Activities and events

Old photo with elevated view of elegantly dressed dancers standing in rows in a ballroom, with a band on stage in the background and chandeliers above

The Grafton, courtesy of Liverpool Daily Post and Echo

Music scenes depend upon people participating in many different kinds of activities and events, whether it be performing, listening, dancing, collecting, running fan clubs, or combinations of these.

These activities and events give people pleasure but they are also about power and can tell us about wider social and political relationships and identities. The rap and ragga scenes in the African country of Malawi are a good example. In both rap and ragga scenes there are competitions that take place in city bars or community centres. These competitions are dominated by young men who usually initiate, plan and advertise them and serve as the emcees, deejays and judges. Some young women and teenage girls also participate, most commonly as spectators but occasionally as vocal performers. The women also participate through dance. Their dancing tends to be more self-controlled than that of the male dancers but a few women engage in dance styles that resist these norms, using dance to express themselves in ways that they would not in other aspects of their everyday lives (Gilman and Fenn, 2006).

We can see in this example how a scene can support patterns of male and female behaviour that are conventional within society more generally. Yet through dance activities and events some people - like the young women in Malawi - are able to occasionally challenge or resist those conventions.

Dance, with its link to pleasure and power, has been fundamental to societies and cultures across the world and a focal point for many music scenes. They include scenes as varied as the tango scenes of Helsinki and Buenos Aires, the samba scenes of Rio de Janeiro, the reggaeton scene of Havana and the northern soul scenes of Wigan and Manchester.

Liverpool has hosted a diversity of dance scenes. Local dance halls like the Locarno and the Grafton have provided a focal point for some of these scenes. The Grafton opened in 1924 to accommodate 1200 dancers. Dance band leaders Joe Loss and Victor Sylvester, American jazz band leader Duke Ellington and the Beatles all performed there and the hall is still in operation today.

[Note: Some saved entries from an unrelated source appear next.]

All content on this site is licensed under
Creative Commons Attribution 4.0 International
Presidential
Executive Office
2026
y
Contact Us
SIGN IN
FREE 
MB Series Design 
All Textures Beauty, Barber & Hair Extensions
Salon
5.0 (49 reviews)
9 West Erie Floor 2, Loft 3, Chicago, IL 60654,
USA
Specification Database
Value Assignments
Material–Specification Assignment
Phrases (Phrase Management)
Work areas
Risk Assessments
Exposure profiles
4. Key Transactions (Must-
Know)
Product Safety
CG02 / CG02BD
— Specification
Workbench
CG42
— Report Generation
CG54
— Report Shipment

During the 1920s the Grafton was a key venue for the flapper scene. The flappers were young women who went against the behaviour that was expected of them. They tended to wear short dresses and bobbed hair and to smoke and drink. They danced the Charleston, a new jazz style of dance that was introduced in 1924 and became the most popular dance of the 1920s.

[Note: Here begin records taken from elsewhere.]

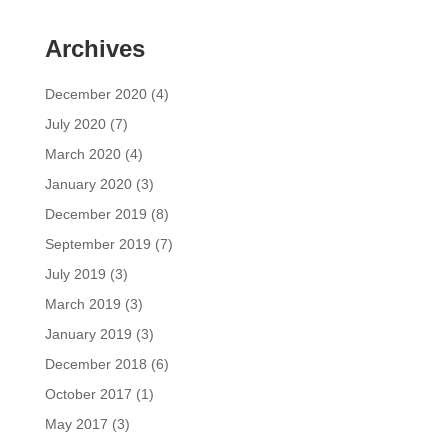
Archives
December 2020
(4)
July 2020
(7)
March 2020
(4)
January 2020
(3)
December 2019
(8)
September 2019
(7)
July 2019
(3)
March 2019
(3)
January 2019
(3)
December 2018
(6)
October 2017
(1)
May 2017
(3)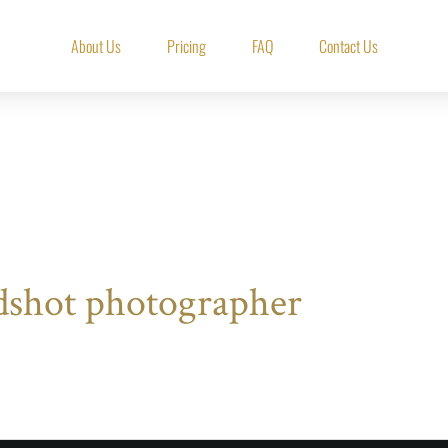
About Us
Pricing
FAQ
Contact Us
dshot photographer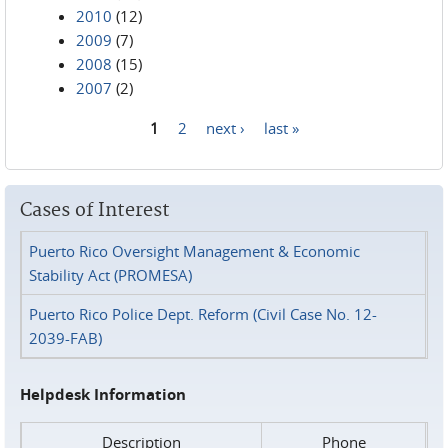
2010
(12)
2009
(7)
2008
(15)
2007
(2)
1
2
next ›
last »
Pages
Cases of Interest
Puerto Rico Oversight Management & Economic
Stability Act (PROMESA)
Puerto Rico Police Dept. Reform (Civil Case No. 12-
2039-FAB)
Helpdesk Information
Description
Phone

During the 1930s couples danced the foxtrot and other steps at the Grafton to the music of local and visiting swing bands. During World War II the hall attracted American servicemen who met there with local girls, as told in the novel 'The Grafton Girls' (Groves, 2007). By the 1950s rock 'n' roll had arrived and the Grafton hosted groups involved with the local 'beat' scene and dance styles such as the jive and the twist.

"During the 1940s and 50s the Grafton was THE place to go. It had a sprung dancefloor and it would bounce when they jived on it. All the big bands used to come and play on there. My dad sung on the Grafton during the 50s... My mum said she only needed her hips replacing cos she wore them out jiving at the Grafton!"

By the early 1970s disc jockeys were replacing the live bands and the Grafton became part of the local disco scene. Later in the 1970s the Grafton's infamous Thursday 'grab a granny' night was launched.